Requirement:
Search term "targeting": copy each line of the records that contains it.

Record extracts:
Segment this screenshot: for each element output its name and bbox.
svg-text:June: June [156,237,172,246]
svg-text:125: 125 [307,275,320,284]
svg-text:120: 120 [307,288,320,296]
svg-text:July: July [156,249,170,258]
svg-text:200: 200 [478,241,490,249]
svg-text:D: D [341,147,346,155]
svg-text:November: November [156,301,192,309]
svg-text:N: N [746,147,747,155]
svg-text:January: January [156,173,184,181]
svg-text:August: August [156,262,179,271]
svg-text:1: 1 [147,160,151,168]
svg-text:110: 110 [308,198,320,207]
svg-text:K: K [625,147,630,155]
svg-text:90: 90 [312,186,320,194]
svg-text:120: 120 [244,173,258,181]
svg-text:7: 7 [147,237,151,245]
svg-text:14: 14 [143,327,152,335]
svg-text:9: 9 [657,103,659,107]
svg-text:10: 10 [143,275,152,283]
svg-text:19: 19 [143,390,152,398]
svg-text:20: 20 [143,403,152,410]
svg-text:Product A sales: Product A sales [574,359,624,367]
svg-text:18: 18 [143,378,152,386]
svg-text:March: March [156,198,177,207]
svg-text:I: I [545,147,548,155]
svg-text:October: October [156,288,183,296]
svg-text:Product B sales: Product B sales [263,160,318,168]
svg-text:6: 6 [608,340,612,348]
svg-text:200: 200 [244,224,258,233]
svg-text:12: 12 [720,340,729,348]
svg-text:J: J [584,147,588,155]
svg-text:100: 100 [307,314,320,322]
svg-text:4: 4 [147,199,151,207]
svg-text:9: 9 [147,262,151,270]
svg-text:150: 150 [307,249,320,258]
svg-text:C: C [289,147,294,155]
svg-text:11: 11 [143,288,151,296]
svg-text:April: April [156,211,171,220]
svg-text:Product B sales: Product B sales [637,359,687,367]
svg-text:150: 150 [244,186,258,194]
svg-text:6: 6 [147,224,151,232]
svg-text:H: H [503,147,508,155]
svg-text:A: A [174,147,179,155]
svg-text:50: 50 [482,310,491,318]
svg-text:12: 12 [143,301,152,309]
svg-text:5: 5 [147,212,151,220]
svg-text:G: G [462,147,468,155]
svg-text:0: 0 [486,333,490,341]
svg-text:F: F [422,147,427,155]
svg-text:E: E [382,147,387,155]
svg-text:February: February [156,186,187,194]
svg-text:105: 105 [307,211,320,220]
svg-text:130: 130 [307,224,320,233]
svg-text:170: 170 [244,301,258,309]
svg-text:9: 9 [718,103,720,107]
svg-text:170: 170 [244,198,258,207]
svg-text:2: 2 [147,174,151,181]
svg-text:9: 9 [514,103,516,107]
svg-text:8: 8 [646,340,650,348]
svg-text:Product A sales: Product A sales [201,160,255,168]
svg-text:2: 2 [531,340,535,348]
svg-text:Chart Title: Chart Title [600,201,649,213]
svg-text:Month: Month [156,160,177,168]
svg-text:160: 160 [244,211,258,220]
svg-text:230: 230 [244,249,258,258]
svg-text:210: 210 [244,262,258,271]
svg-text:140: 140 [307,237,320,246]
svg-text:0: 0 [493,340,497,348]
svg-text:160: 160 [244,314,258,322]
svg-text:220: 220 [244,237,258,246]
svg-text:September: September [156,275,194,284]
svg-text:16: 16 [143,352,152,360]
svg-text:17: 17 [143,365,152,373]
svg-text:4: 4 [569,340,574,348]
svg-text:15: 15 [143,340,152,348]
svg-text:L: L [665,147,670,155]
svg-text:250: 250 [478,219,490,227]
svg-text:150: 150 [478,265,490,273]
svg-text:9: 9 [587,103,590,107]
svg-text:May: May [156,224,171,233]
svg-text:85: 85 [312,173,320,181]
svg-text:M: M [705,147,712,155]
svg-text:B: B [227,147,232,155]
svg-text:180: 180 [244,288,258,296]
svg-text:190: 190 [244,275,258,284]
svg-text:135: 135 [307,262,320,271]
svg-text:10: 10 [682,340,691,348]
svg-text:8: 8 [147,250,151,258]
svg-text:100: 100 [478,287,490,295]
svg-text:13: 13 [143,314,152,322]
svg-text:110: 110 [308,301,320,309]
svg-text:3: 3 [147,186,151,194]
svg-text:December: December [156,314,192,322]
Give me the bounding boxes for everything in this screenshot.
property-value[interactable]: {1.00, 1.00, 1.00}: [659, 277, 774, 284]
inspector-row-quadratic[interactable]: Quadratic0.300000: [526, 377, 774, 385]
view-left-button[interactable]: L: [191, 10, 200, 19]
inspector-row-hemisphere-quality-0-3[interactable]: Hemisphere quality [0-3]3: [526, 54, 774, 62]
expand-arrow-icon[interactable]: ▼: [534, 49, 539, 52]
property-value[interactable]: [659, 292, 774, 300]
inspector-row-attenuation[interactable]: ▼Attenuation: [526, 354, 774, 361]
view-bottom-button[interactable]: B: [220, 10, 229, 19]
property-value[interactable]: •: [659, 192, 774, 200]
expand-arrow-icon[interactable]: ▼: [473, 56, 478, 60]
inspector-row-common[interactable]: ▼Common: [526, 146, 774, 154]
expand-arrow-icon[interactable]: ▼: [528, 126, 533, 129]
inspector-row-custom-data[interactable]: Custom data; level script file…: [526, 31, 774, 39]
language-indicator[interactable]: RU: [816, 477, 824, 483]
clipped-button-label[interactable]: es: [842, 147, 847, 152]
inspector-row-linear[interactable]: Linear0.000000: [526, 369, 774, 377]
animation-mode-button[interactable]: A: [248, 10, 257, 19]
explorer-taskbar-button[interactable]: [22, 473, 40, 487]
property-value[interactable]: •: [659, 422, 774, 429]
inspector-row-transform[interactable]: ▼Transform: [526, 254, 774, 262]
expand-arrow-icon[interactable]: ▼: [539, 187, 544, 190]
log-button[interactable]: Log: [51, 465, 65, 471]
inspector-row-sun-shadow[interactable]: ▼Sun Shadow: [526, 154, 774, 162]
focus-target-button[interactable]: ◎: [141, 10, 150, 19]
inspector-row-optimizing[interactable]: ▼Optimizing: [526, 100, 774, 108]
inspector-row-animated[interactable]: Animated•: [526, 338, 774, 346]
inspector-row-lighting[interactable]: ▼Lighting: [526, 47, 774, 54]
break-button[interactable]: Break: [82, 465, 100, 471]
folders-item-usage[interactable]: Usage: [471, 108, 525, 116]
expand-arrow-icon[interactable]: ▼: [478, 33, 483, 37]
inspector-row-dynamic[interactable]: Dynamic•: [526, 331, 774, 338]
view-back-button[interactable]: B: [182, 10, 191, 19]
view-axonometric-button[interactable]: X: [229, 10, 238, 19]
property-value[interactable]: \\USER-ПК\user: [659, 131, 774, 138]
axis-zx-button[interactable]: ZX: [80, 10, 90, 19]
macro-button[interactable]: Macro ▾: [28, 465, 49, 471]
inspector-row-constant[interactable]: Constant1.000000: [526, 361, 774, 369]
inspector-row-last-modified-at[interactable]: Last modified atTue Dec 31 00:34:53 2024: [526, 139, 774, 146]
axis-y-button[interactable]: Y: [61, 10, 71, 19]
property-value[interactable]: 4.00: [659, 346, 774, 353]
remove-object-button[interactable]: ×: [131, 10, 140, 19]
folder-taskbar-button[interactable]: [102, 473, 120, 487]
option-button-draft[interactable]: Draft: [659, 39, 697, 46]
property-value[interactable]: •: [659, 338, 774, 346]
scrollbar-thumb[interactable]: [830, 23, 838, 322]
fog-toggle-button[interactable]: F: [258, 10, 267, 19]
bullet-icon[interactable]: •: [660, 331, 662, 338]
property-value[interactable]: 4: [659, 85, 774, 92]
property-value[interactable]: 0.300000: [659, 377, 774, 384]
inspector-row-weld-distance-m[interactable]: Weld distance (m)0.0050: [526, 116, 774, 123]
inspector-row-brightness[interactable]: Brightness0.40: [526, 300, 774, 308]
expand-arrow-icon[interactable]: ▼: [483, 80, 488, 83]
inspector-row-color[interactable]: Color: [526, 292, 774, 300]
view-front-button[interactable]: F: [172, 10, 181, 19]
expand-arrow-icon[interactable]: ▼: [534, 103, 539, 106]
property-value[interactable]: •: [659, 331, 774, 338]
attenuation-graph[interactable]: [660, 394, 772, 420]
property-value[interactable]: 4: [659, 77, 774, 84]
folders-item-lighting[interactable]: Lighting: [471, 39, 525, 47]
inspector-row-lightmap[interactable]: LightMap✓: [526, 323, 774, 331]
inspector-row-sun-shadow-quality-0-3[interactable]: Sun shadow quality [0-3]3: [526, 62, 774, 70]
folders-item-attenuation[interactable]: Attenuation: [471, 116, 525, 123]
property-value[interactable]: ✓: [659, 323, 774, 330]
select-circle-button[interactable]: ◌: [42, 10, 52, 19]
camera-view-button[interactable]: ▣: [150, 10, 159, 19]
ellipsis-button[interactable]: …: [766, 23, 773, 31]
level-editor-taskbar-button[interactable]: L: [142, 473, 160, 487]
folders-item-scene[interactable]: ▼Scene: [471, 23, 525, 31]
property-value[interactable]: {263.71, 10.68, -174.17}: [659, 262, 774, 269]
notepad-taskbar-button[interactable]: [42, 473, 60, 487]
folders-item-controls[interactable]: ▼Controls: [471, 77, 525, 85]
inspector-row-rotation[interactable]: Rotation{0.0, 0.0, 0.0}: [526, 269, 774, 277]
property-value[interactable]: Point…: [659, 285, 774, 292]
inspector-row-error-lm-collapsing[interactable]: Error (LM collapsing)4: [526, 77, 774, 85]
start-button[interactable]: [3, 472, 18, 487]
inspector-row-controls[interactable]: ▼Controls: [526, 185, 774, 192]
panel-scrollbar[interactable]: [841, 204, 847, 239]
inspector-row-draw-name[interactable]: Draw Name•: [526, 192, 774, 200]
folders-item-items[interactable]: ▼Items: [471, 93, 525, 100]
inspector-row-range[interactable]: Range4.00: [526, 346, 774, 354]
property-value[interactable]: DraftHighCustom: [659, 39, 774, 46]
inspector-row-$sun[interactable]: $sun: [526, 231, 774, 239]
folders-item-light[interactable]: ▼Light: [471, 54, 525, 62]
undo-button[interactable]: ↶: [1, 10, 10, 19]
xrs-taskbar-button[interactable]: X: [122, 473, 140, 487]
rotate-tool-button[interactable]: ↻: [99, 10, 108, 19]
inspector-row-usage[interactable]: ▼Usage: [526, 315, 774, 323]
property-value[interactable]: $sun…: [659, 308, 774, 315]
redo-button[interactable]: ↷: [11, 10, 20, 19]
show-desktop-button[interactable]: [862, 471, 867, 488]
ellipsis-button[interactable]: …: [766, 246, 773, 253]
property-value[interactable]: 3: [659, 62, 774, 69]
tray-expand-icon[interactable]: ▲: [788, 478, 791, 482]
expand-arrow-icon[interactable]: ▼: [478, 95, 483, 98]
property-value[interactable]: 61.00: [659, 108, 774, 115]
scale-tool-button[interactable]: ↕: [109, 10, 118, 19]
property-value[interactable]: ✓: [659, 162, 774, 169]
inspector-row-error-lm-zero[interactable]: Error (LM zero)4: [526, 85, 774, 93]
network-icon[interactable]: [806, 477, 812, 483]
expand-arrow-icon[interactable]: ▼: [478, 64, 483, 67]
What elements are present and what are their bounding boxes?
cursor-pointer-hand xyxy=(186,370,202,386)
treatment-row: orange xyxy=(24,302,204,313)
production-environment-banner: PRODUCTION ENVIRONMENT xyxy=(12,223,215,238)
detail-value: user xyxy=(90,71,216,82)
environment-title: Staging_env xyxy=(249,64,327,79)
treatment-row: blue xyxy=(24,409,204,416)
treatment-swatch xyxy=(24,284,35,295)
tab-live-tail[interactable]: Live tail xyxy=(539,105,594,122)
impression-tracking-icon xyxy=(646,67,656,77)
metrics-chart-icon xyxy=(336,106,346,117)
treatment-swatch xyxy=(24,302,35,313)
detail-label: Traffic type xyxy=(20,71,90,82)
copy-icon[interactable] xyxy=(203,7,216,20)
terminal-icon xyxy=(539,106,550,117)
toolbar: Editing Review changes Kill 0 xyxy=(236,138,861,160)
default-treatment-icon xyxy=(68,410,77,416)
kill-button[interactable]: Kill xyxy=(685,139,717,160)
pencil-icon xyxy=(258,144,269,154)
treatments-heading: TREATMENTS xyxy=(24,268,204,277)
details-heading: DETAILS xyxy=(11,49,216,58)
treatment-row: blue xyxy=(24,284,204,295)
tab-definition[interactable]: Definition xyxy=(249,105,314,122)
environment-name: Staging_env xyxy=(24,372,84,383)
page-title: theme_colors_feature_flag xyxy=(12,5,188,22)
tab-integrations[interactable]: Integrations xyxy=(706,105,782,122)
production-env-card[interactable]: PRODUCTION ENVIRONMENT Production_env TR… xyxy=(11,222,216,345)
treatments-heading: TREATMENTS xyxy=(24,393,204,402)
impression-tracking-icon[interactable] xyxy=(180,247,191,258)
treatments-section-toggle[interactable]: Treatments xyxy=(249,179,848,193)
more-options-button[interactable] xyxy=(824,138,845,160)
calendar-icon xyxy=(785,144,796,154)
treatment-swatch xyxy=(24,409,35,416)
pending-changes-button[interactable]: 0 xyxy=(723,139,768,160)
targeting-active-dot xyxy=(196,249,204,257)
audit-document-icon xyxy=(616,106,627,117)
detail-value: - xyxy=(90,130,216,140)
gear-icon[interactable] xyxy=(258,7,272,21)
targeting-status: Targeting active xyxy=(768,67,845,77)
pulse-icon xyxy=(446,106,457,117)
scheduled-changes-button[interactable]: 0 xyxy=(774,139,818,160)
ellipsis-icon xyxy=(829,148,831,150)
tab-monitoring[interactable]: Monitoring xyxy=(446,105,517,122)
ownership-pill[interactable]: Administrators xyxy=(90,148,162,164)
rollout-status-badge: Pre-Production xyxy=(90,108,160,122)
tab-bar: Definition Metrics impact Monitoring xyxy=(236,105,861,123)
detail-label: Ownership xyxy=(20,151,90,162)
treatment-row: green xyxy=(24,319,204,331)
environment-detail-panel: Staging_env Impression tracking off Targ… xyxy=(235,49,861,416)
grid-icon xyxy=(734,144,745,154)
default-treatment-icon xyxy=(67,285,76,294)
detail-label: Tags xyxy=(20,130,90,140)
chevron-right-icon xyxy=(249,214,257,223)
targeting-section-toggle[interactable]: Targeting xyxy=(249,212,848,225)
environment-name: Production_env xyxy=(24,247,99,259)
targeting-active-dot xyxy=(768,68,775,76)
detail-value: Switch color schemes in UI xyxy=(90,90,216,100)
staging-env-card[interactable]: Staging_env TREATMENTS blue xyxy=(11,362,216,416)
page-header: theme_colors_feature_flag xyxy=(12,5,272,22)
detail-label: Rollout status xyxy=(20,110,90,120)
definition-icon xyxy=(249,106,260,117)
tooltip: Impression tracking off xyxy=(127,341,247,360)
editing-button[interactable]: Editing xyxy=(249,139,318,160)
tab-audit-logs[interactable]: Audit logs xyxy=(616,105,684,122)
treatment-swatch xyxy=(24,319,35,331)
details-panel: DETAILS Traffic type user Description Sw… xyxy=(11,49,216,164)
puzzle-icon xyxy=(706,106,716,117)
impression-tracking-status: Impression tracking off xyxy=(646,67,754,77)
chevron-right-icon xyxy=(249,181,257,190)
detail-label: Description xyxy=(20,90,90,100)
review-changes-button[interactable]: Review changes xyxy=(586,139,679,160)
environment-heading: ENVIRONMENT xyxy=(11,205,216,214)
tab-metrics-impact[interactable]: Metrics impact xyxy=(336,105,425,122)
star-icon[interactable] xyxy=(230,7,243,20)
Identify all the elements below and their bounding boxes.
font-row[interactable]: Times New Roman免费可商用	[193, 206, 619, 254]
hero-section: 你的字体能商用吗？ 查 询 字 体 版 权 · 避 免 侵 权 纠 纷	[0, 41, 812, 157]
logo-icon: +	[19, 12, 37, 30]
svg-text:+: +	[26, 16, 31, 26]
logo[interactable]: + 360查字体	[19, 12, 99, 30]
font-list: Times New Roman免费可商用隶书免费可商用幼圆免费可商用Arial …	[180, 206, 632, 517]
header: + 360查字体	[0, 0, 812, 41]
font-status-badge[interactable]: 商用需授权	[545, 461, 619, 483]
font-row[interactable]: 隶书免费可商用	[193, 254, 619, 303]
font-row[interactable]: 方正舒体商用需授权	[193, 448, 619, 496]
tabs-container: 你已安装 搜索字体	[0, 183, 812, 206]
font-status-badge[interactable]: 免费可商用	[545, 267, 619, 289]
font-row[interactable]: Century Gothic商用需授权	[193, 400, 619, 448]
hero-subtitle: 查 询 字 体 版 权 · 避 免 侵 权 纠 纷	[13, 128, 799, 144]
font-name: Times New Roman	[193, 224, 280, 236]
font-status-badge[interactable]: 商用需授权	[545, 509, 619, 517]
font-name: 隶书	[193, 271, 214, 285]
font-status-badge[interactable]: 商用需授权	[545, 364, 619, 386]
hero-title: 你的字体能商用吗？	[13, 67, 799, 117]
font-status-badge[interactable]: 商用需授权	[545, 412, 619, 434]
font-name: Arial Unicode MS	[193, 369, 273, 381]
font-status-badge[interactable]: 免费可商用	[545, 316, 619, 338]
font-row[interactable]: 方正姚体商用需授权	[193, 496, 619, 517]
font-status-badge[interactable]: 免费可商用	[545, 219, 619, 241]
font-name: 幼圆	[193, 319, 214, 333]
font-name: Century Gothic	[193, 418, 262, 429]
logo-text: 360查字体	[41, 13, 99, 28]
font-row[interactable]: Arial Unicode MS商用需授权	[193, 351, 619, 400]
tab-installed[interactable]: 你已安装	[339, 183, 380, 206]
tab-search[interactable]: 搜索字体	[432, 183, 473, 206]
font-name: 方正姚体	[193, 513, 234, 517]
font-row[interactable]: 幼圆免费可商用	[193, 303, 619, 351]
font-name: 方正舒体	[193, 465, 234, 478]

Result for this task:
targeting-active-dot xyxy=(196,249,204,257)
targeting-status: Targeting active xyxy=(768,67,845,77)
targeting-section-toggle[interactable]: Targeting xyxy=(249,212,848,225)
targeting-active-dot xyxy=(768,68,775,76)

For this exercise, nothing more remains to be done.